Young driver campaigns for special identification card

Grade 12 student, Alex Don, displays his suggested ID card for novice drivers in Ontario. (PESCOD_DONE)

Young novice drivers in Ontario may one day be forced to identify themselves while driving.

Alex Don, 18, has drafted a petition that asks the Ontario government to require young drivers to display a “P” sign (for provisional) on the rear of their vehicles. The identification tells other motorists that an inexperienced driver is at the wheel.

The idea began when Don visited friends and family in Australia. His Australian friend was looking for his “P” card and explained that if he didn’t have it, he wouldn’t be able to drive.

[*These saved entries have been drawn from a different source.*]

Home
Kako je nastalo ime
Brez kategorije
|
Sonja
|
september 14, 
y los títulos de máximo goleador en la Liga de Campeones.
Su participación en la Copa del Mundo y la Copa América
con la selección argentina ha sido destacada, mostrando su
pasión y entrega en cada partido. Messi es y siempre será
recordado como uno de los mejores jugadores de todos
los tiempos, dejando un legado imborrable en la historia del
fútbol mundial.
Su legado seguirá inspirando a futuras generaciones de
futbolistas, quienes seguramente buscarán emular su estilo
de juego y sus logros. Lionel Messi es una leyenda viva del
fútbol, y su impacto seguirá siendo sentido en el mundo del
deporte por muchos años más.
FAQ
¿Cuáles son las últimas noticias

“After doing some research, I found out that young drivers are the most at risk drivers on the road and I thought this could be improved,” Don said.

Campaigning for the “P” designation in Ontario started out as a way for Don to earn 40 hours of community service. His idea has gained the support of Oakville MPP Kevin Flynn, as well as the chief of police for Halton Region and Burlington City Council.

Don, a Grade 12 student at Assumption Catholic Secondary School in Burlington, Ont., first got involved in politics in 2007 when he was a page at the Ontario Legislature. It was there he met politicians and made personal connections to move his idea forward.

Fernando Costa, a youth counsellor at his school, is one of Don’s biggest supporters. Costa describes Don as having “Sidney Crosby or Wayne Gretzky” like work ethic, maturity and leadership.

“He sees life in a much more grown up way,” Costa said.

There is an emotional connection to Don’s purposed “P” sign program. He remembered that in 2008, while he was coaching a boy’s soccer team at Bishop Reding Secondary School in Milton, Ont., two senior boys on the team were killed in a car crash.

British Columbia has a similar program in place; according to the Insurance Corporation of British Columbia (ICBC) within the first three years of the “L” sign and “N” sign program, new driver accident rates went down 16 per cent.